Journal of Physical Chemistry B, Vol.107, No.10, 2344-2353, 2003
Calculation of intermolecular interaction energies by direct numerical integration over electron densities. 2. An improved polarization model and the evaluation of dispersion and repulsion energies
A procedure to adapt electron densities of isolated molecules for the evaluation of intermolecular energies, first introduced in paper 1 (Gavezzotti, A. J. Phys. Chem. B 2002, 106, 4145) is here improved for polarization energy and extended to dispersion and repulsion terms. Dispersion is evaluated from atomic polarizabilities distributed over the electron density, using an average ionization potential taken as the energy of the highest occupied molecular orbital, in a London-type inverse sixth-power formulation. Repulsion is evaluated from the overlap between electron densities. The method, called semiclassical density sums (SCDS), requires only four disposable numerical parameters and allows a complete evaluation of intermolecular interaction energies for a rather wide range of molecular systems. Calculations on molecular dimers, in comparison with results obtained by high-level quantum chemical methods, show that SCDS energies are quite reliable, at a fraction of the computational cost. The sublimation energies of many organic crystals are well reproduced by the corresponding calculated lattice energies, which include significant polarization contributions.

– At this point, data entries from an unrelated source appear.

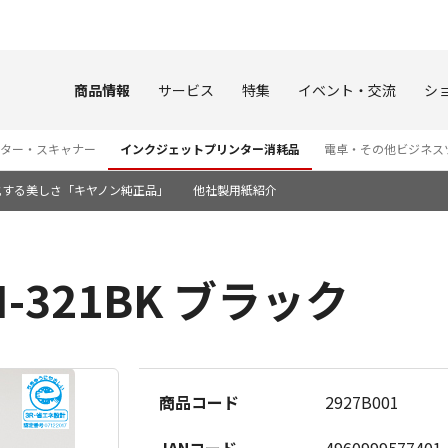
このページの本文へ
商品情報
サービス
特集
イベント・交流
シ
ター・スキャナー
インクジェットプリンター消耗品
電卓・その他ビジネス
化する美しさ「キヤノン純正品」
他社製用紙紹介
-321BK ブラック
商品コード
2927B001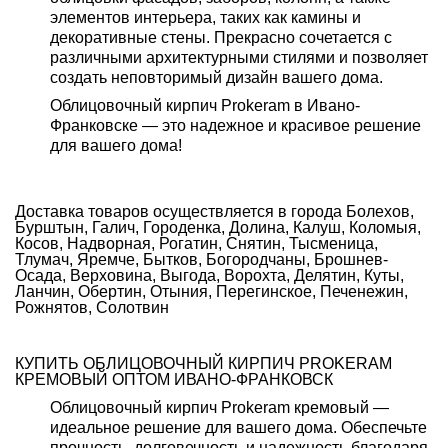
элементов интерьера, таких как камины и
декоративные стены. Прекрасно сочетается с
различными архитектурными стилями и позволяет
создать неповторимый дизайн вашего дома.
Облицовочный кирпич Prokeram в Ивано-
Франковске — это надежное и красивое решение
для вашего дома!
Доставка товаров осуществляется в города Болехов,
Бурштын, Галич, Городенка, Долина, Калуш, Коломыя,
Косов, Надворная, Рогатин, Снятин, Тысменица,
Тлумач, Яремче, Бытков, Богородчаны, Брошнев-
Осада, Верховина, Выгода, Ворохта, Делятин, Куты,
Ланчин, Обертин, Отыния, Перегинское, Печенежин,
Рожнятов, Солотвин
КУПИТЬ ОБЛИЦОВОЧНЫЙ КИРПИЧ PROKERAM
КРЕМОВЫЙ ОПТОМ ИВАНО-ФРАНКОВСК
Облицовочный кирпич Prokeram кремовый —
идеальное решение для вашего дома. Обеспечьте
прочность, долговечность и надежность благодаря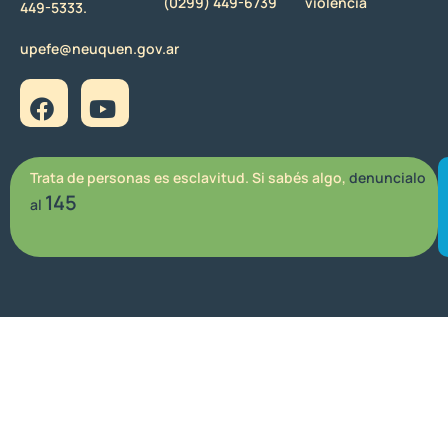
(0299) 449-6739
violencia
449-5333.
upefe@neuquen.gov.ar
Trata de personas es esclavitud. Si sabés algo,
denuncialo
145
al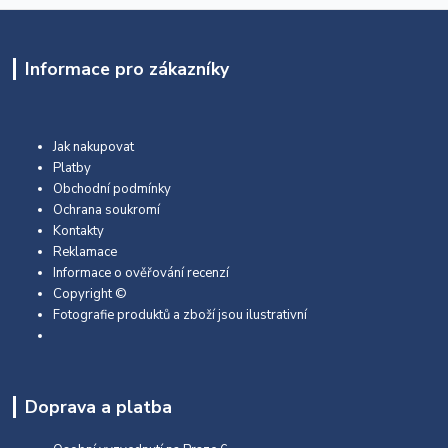
Informace pro zákazníky
Jak nakupovat
Platby
Obchodní podmínky
Ochrana soukromí
Kontakty
Reklamace
Informace o ověřování recenzí
Copyright ©
Fotografie produktů a zboží jsou ilustrativní
Doprava a platba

The method allows a partitioning of intermolecular interactions over molecular pairs in crystals; this in turn allows for the first time a quantitative assessment of the relative importance of Coulombic, repulsion, and dispersion energies in the interaction between atom groups and in crystal packing in general, often contradicting some current views based on intuitive or even semiquantitative electrostatic models that do not include penetration terms.